Bei langsamen Wasserstandsänderungen bildete der Hang nur wenige Risse und versagte nicht; die Schwerpunktfrequenz blieb an allen Messpunkten nahezu konstant. Bei höheren Schwankungsraten änderte sich das Muster jedoch deutlich. Vor sichtbarem Versagen, besonders im unteren Bereich des Hangs, wo die Wasserinfiltration am stärksten war, fiel die Schwerpunktfrequenz stark ab – manchmal um mehr als 7 Hertz – und das deutlich bevor der Hang schließlich ins Rutschen geriet. Sensoren näher an der Hangfußzone und an der Oberfläche reagierten deutlich empfindlicher als tiefere Sensoren, weil diese Bereiche direkter durchnässt wurden, stärkere Rissbildungen erfuhren und kürzere Wege für Schwingungswellen ohne Informationsverlust boten. In einem Test deckte ein unerwarteter Abfall der Schwerpunktfrequenz sogar einen Konstruktionsfehler im Modell selbst auf, was darauf hindeutet, dass diese Methode verborgene Schwachstellen ebenso erkennen kann wie durch Feuchtigkeit verursachte Schäden.

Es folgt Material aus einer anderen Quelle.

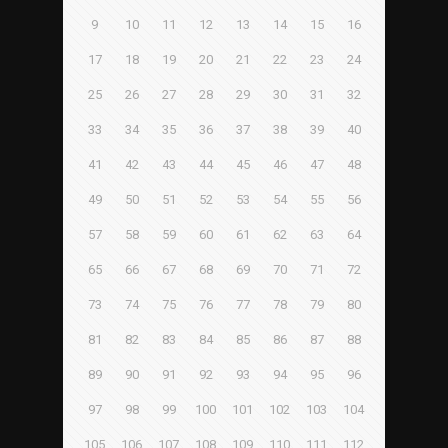
9
10
11
12
13
14
15
16
17
18
19
20
21
22
23
24
25
26
27
28
29
30
31
32
33
34
35
36
37
38
39
40
41
42
43
44
45
46
47
48
49
50
51
52
53
54
55
56
57
58
59
60
61
62
63
64
65
66
67
68
69
70
71
72
73
74
75
76
77
78
79
80
81
82
83
84
85
86
87
88
89
90
91
92
93
94
95
96
97
98
99
100
101
102
103
104
105
106
107
108
109
110
111
112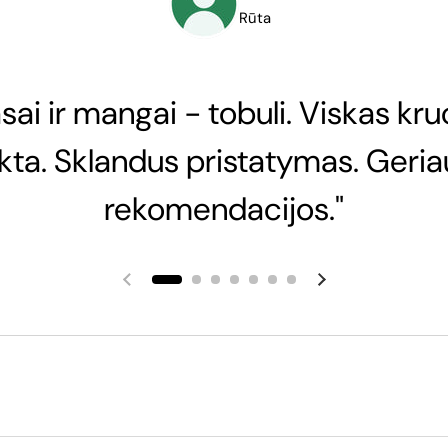
Rūta
sai ir mangai - tobuli. Viskas kru
nkta. Sklandus pristatymas. Geria
rekomendacijos."
Ankstesnė skaidrė
Kita skaidrė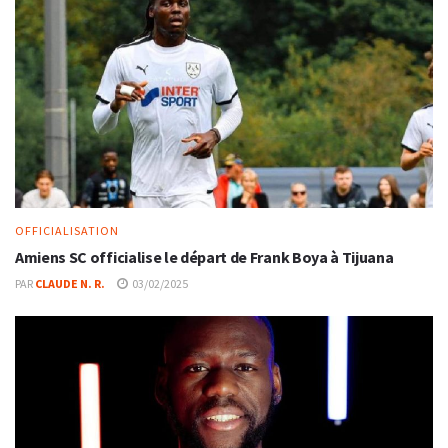
OFFICIALISATION
Amiens SC officialise le départ de Frank Boya à Tijuana
PAR
CLAUDE N. R.
03/02/2025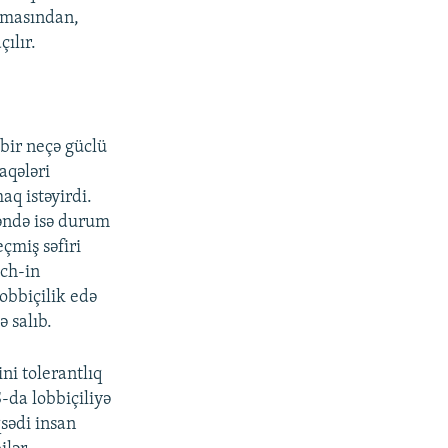
ılmasından,
ılır.
bir neçə güclü
laqələri
q istəyirdi.
şəndə isə durum
çmiş səfiri
ich-in
obbiçilik edə
ə salıb.
i tolerantlıq
-da lobbiçiliyə
qsədi insan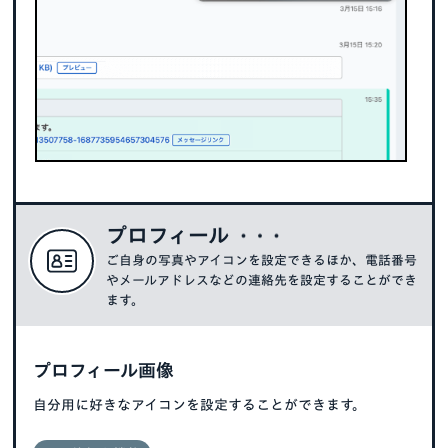
プロフィール
ご自身の写真やアイコンを設定できるほか、
電話番号
やメールアドレスなどの連絡先を設定することができ
ます。
プロフィール画像
自分用に好きなアイコンを設定することができます。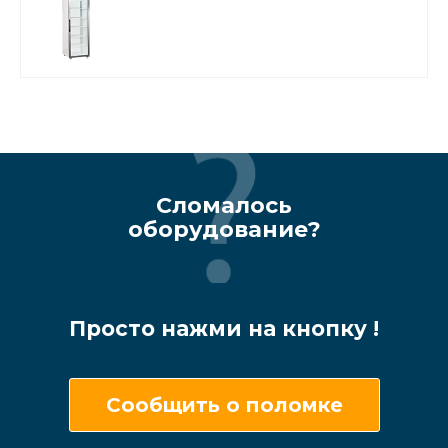
Сломалось
оборудование?
Просто нажми на кнопку !
Сообщить о поломке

Versprechen und Vorsicht für die Frühwarnung

Die zentrale Botschaft der Studie ist, dass ein deutlicher Abfall der Schwerpunktfrequenz – in diesem Modell größer als etwa 7 Hertz – einen schweren Stabilitätsverlust signalisierte und oft früher auftrat als Änderungen in traditionelleren Messgrößen wie Verschiebung oder der gesamten Eigenfrequenz. Das bedeutet, dass dieser spektrale "Klangwechsel" als zusätzliches Frühwarninstrument dienen und wertvolle Zeit für Evakuierungen oder Änderungen im Stauseebetrieb verschaffen könnte. Die Autoren betonen jedoch, dass ihre Schwellenwerte aus einem kleinen Laborversuch stammen und reale Hänge komplexer sind, beeinflusst durch Regen, Erdbeben und Gesteinsschichtungen. Um die Schwerpunktfrequenz zu einem verlässlichen Alarm in der Praxis zu machen, fordern sie groß angelegte Experimente und Feldüberwachungen, die diesen vibrationsbasierten Indikator mit Standardmessungen in mehrparametrigen Warnsystemen kombinieren.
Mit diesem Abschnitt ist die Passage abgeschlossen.